Astronomy: Origin and Development

Updated: Feb 2

Hello, now let's see when the study of celestial objects started. Millennia ago, astrology was as close to science as you got. It had some of the flavors of science: astrologers observed the skies, made predictions about how it would affect people, and then those people would provide evidence for it by swearing up and down it worked. The thing is, it really didn’t; the fault of astrology lies in ourselves and not our stars. People tend to remember the hits and forget the misses when predictions are made, which is why they sometimes sit in casinos pumping coins into machines that are proven to be nothing more than a method for reducing the number of coins you have.


But astrology led people to really study the sky, and find the patterns there, which led to a more rigorous understanding of how things worked in the heavenly vault. It wasn’t overnight, of course. This took centuries. Before the invention of the telescope, keen observers built all sorts of odd and wonderful devices to measure the heavens, and in fact, it was before the telescope was first turned to the sky that a huge revolution in astronomy took place. It is obvious that the ground you stand on is fixed, rooted if you will, and the skies turn above us. The sun rises, the sunsets. The moon rises and sets, the stars themselves wheel around the sky at night. Clearly, the Earth is motionless, and the sky is what is actually moving. In fact, if you think about it, geocentrism makes perfect sense that all the objects in the sky revolve around the Earth, and are fixed to a series of nested spheres, some of which are transparent, maybe made of crystal, which spin once per day. The stars may just be holes in the otherwise opaque sphere, letting sunlight through. Sounds silly to you, doesn’t it? Well, here’s the thing: If you don’t have today’s modern understanding of how the cosmos works, this whole multiple-shells-of-things-in- the-sky thing actually does make sense. It explains a lot of what’s going on over your head, and if it was good enough for Plato, Aristotle, and Ptolemy, then it was good enough for you. And speaking of which, it was endorsed by the major religions of the time, so maybe it’s better if you just nod and agree and don’t think about it too hard.


“The history of astronomy is a history of receding horizons.” - Edwin P. Hubble, Realm of the Nebulae, 1936.

But a few centuries ago things changed. Although he wasn’t the first, the Polish mathematician and astronomer Copernicus came up with the idea that the sun was the center of the solar system, not the Earth. His ideas had problems, but it did an incrementally better job than geocentrism. And then along came Tycho Brahe and Johannes Kepler, who modified that system, making it even better. Then Isaac Newton - oh, Newton - he invented calculus partly to help him understand the way objects moved in space.


Over time, our math got better, our physics got better, and our understanding grew. Applied math was a revolution in astronomy, and then the use of telescopes was another. Galileo didn’t invent the telescope, by the way, but made them better; Newton invented a new kind that was even better than that, and we’ve run with the idea from there.


Then, about a century or so ago, came another revolution: photography. We could capture much fainter objects on glass plates sprayed with light-sensitive chemicals, which revealed stars otherwise invisible to us, details in galaxies, beautiful clouds of gas, and dust in space. And then in the latter half of the last century, digital detectors were invented, which were even more sensitive than film. We could use computers to directly analyze observations, and our knowledge leaped again. When these were coupled with telescopes sent in orbit around the Earth - where our roiling and boiling atmosphere doesn’t blur out observations - we began yet another revolution.
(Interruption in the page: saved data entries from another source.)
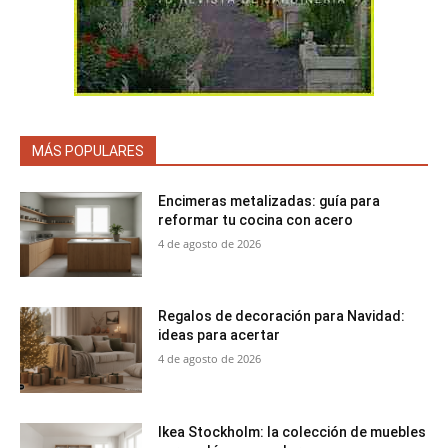
MÁS POPULARES
Encimeras metalizadas: guía para
reformar tu cocina con acero
4 de agosto de 2026
Regalos de decoración para Navidad:
ideas para acertar
4 de agosto de 2026
Ikea Stockholm: la colección de muebles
And where are we now? We’ve come such a long way! What questions can we routinely ask that our ancestors would not have dared, what statements made with a pretty good degree of certainty? Think about this: The lights in the sky are stars! There are other worlds. We take the idea of looking for life on alien planets seriously and spend billions of dollars doing it. Our galaxy is one of a hundred billion others. We can only directly see 4% of the Universe. Stars explode, and when they do they create the stuff of life: the iron in our blood, the calcium in our bones, the phosphorus that is the backbone of our DNA. The most common kind of star in the Universe is so faint you can’t see it without a telescope. Our solar system is filled to overflowing with worlds more bizarre than we could have dreamed. Nature has more imagination than we do. It comes up with some nutty stuff. We’re clever too, we big-brained apes. We’ve learned a lot… but there’s still a long way to go. So, with that, I think we’re ready. Let’s explore the universe!